WHAT IS BEING ASKED → In your copy of the data, include no pictures and alter nothing else.

━━━━━━━━━━

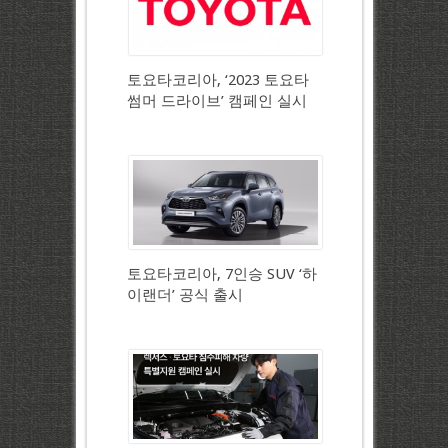
토요타코리아, ‘2023 토요타
썸머 드라이브’ 캠페인 실시
토요타코리아, 7인승 SUV ‘하
이랜더’ 공식 출시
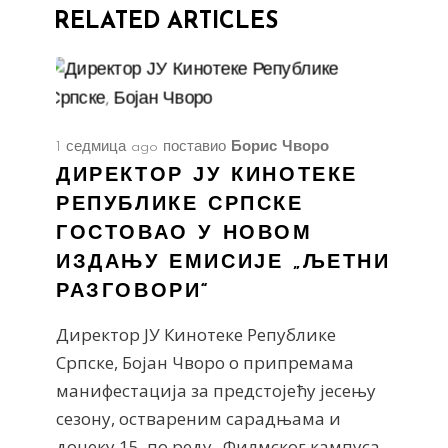
RELATED ARTICLES
1 седмица ago
поставио
Борис Чворо
ДИРЕКТОР ЈУ КИНОТЕКЕ
РЕПУБЛИКЕ СРПСКЕ
ГОСТОВАО У НОВОМ
ИЗДАЊУ ЕМИСИЈЕ „ЉЕТНИ
РАЗГОВОРИ“
Директор ЈУ Кинотеке Републике
Српске, Бојан Чворо о припремама
манифестација за предстојећу јесењу
сезону, оствареним сарадњама и
дочеку 15. по реду „Филмског кампуса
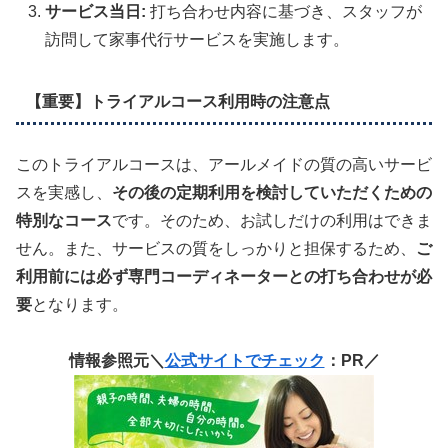
サービス当日:
打ち合わせ内容に基づき、スタッフが
訪問して家事代行サービスを実施します。
【重要】トライアルコース利用時の注意点
このトライアルコースは、アールメイドの質の高いサービ
スを実感し、
その後の定期利用を検討していただくための
特別なコース
です。そのため、お試しだけの利用はできま
せん。また、サービスの質をしっかりと担保するため、
ご
利用前には必ず専門コーディネーターとの打ち合わせが必
要
となります。
情報参照元＼
公式サイトでチェック
：PR／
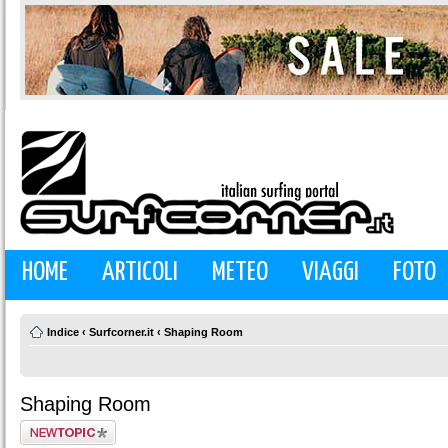
HOME
ARTICOLI
METEO
VIAGGI
FOTO
Indice
‹
Surfcorner.it
‹
Shaping Room
Shaping Room
Scrivi un nuovo
argomento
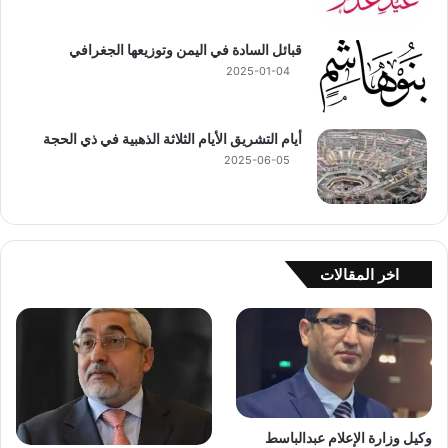
قبائل السادة في اليمن وتوزيعها الجغرافي
2025-01-04
أيام التشريق الأيام الثلاثة الذهبية في ذي الحجة
2025-06-05
اخر المقالات
وكيل وزارة الإعلام عبدالباسط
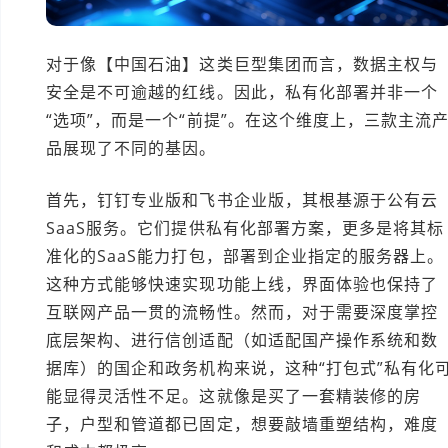
对于像【中国石油】这类巨型集团而言，数据主权与
安全是不可逾越的红线。因此，私有化部署并非一个
“选项”，而是一个“前提”。在这个维度上，三款主流
品展现了不同的基因。
首先，钉钉专业版和飞书企业版，其根基源于公有云
SaaS服务。它们提供私有化部署方案，更多是将其标
准化的SaaS能力打包，部署到企业指定的服务器上。
这种方式能够快速实现功能上线，界面体验也保持了
互联网产品一贯的流畅性。然而，对于需要深度掌控
底层架构、进行信创适配（如适配国产操作系统和数
据库）的国企和政务机构来说，这种“打包式”私有化
能显得灵活性不足。这就像是买了一套精装修的房
子，户型和管道都已固定，想要敲墙重塑结构，难度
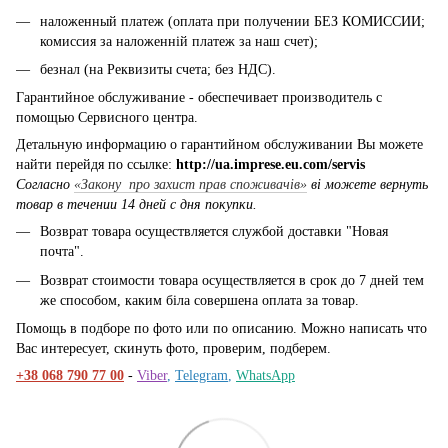
наложенный платеж (оплата при получении БЕЗ КОМИССИИ;
комиссия за наложенній платеж за наш счет);
безнал (на Реквизиты счета; без НДС).
Гарантийное обслуживание - обеспечивает производитель с
помощью Сервисного центра.
Детальную информацию о гарантийном обслуживании Вы можете
найти перейдя по ссылке:
http://ua.imprese.eu.com/servis
Согласно
«Закону про захист прав споживачів»
ві можете вернуть
товар в течении 14 дней с дня покупки.
Возврат товара осуществляется службой доставки "Новая
почта".
Возврат стоимости товара осуществляется в срок до 7 дней тем
же способом, каким біла совершена оплата за товар.
Помощь в подборе по фото или по описанию. Можно написать что
Вас интересует, скинуть фото, проверим, подберем.
+38 068 790 77 00
-
Viber
,
Telegram
,
WhatsApp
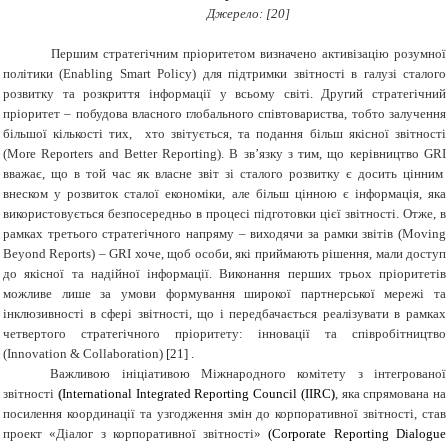
Джерело:
[20]
Першим стратегічним пріоритетом визначено активізацію розумної
політики (
Enabling
Smart Policy
) для підтримки звітності в галузі сталого
розвитку та розкриття інформації у всьому світі. Другий стратегічний
пріоритет – побудова власного глобального співтовариства, тобто залучення
більшої кількості тих, хто звітується, та подання більш якісної звітності
(
More Reporters and Better Reporting
). В зв’язку з тим, що керівництво
GRI
вважає, що в той час як власне звіт зі сталого розвитку є досить цінним
внеском у розвиток сталої економіки, але більш цінною є інформація, яка
використовується безпосередньо в процесі підготовки цієї звітності. Отже, в
рамках третього стратегічного напряму – виходячи за рамки звітів (
Moving
Beyond Reports
) –
GRI
хоче, щоб особи, які приймають рішення, мали доступ
до якісної та надійної інформації. Виконання перших трьох пріоритетів
можливе лише за умови формування широкої партнерської мережі та
інклюзивності в сфері звітності, що і передбачається реалізувати в рамках
четвертого стратегічного пріоритету: інновації та співробітництво
(
Innovation
&
Collaboration
)
[21] .
Важливою ініціативою Міжнародного комітету з інтегрованої
звітності
(
International
Integrated
Reporting
Council
(
IIRC
)
, яка спрямована на
посилення координації та узгодження змін до корпоративної звітності, став
проект «Діалог з корпоративної звітності»
(
Corporate
Reporting
Dialogue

━━━━━━━━━━

EXERCISE OUTPUT →
토요타코리아, ‘2023 토요타
썸머 드라이브’ 캠페인 실시
토요타코리아, 7인승 SUV ‘하
이랜더’ 공식 출시
RELATED ARTICLES
1 седмица ago
поставио
Борис Чворо
ДИРЕКТОР ЈУ КИНОТЕКЕ
РЕПУБЛИКЕ СРПСКЕ
ГОСТОВАО У НОВОМ
ИЗДАЊУ ЕМИСИЈЕ „ЉЕТНИ
РАЗГОВОРИ“
Директор ЈУ Кинотеке Републике
Српске, Бојан Чворо о припремама
манифестација за предстојећу јесењу
сезону, оствареним сарадњама и
дочеку 15. по реду „Филмског кампуса
サービス当日:
打ち合わせ内容に基づき、スタッフが
訪問して家事代行サービスを実施します。
【重要】トライアルコース利用時の注意点
このトライアルコースは、アールメイドの質の高いサービ
スを実感し、
その後の定期利用を検討していただくための
特別なコース
です。そのため、お試しだけの利用はできま
せん。また、サービスの質をしっかりと担保するため、
ご
利用前には必ず専門コーディネーターとの打ち合わせが必
要
となります。
情報参照元＼
公式サイトでチェック
：PR／
HOME
ARTICOLI
METEO
VIAGGI
FOTO
Indice
‹
Surfcorner.it
‹
Shaping Room
Shaping Room
Scrivi un nuovo
argomento
قبائل السادة في اليمن وتوزيعها الجغرافي
2025-01-04
أيام التشريق الأيام الثلاثة الذهبية في ذي الحجة
2025-06-05
اخر المقالات
وكيل وزارة الإعلام عبدالباسط
对于像【中国石油】这类巨型集团而言，数据主权与
安全是不可逾越的红线。因此，私有化部署并非一个
“选项”，而是一个“前提”。在这个维度上，三款主流
品展现了不同的基因。
首先，钉钉专业版和飞书企业版，其根基源于公有云
SaaS服务。它们提供私有化部署方案，更多是将其标
准化的SaaS能力打包，部署到企业指定的服务器上。
这种方式能够快速实现功能上线，界面体验也保持了
互联网产品一贯的流畅性。然而，对于需要深度掌控
底层架构、进行信创适配（如适配国产操作系统和数
据库）的国企和政务机构来说，这种“打包式”私有化
能显得灵活性不足。这就像是买了一套精装修的房
子，户型和管道都已固定，想要敲墙重塑结构，难度
наложенный платеж (оплата при получении БЕЗ КОМИССИИ;
комиссия за наложенній платеж за наш счет);
безнал (на Реквизиты счета; без НДС).
Гарантийное обслуживание - обеспечивает производитель с
помощью Сервисного центра.
Детальную информацию о гарантийном обслуживании Вы можете
найти перейдя по ссылке:
http://ua.imprese.eu.com/servis
Согласно
«Закону про захист прав споживачів»
ві можете вернуть
товар в течении 14 дней с дня покупки.
Возврат товара осуществляется службой доставки "Новая
почта".
Возврат стоимости товара осуществляется в срок до 7 дней тем
же способом, каким біла совершена оплата за товар.
Помощь в подборе по фото или по описанию. Можно написать что
Вас интересует, скинуть фото, проверим, подберем.
+38 068 790 77 00
-
Viber
,
Telegram
,
WhatsApp
Джерело:
[20]
Першим стратегічним пріоритетом визначено активізацію розумної
політики (
Enabling
Smart Policy
) для підтримки звітності в галузі сталого
розвитку та розкриття інформації у всьому світі. Другий стратегічний
пріоритет – побудова власного глобального співтовариства, тобто залучення
більшої кількості тих, хто звітується, та подання більш якісної звітності
(
More Reporters and Better Reporting
). В зв’язку з тим, що керівництво
GRI
вважає, що в той час як власне звіт зі сталого розвитку є досить цінним
внеском у розвиток сталої економіки, але більш цінною є інформація, яка
використовується безпосередньо в процесі підготовки цієї звітності. Отже, в
рамках третього стратегічного напряму – виходячи за рамки звітів (
Moving
Beyond Reports
) –
GRI
хоче, щоб особи, які приймають рішення, мали доступ
до якісної та надійної інформації. Виконання перших трьох пріоритетів
можливе лише за умови формування широкої партнерської мережі та
інклюзивності в сфері звітності, що і передбачається реалізувати в рамках
четвертого стратегічного пріоритету: інновації та співробітництво
(
Innovation
&
Collaboration
)
[21] .
Важливою ініціативою Міжнародного комітету з інтегрованої
звітності
(
International
Integrated
Reporting
Council
(
IIRC
)
, яка спрямована на
посилення координації та узгодження змін до корпоративної звітності, став
проект «Діалог з корпоративної звітності»
(
Corporate
Reporting
Dialogue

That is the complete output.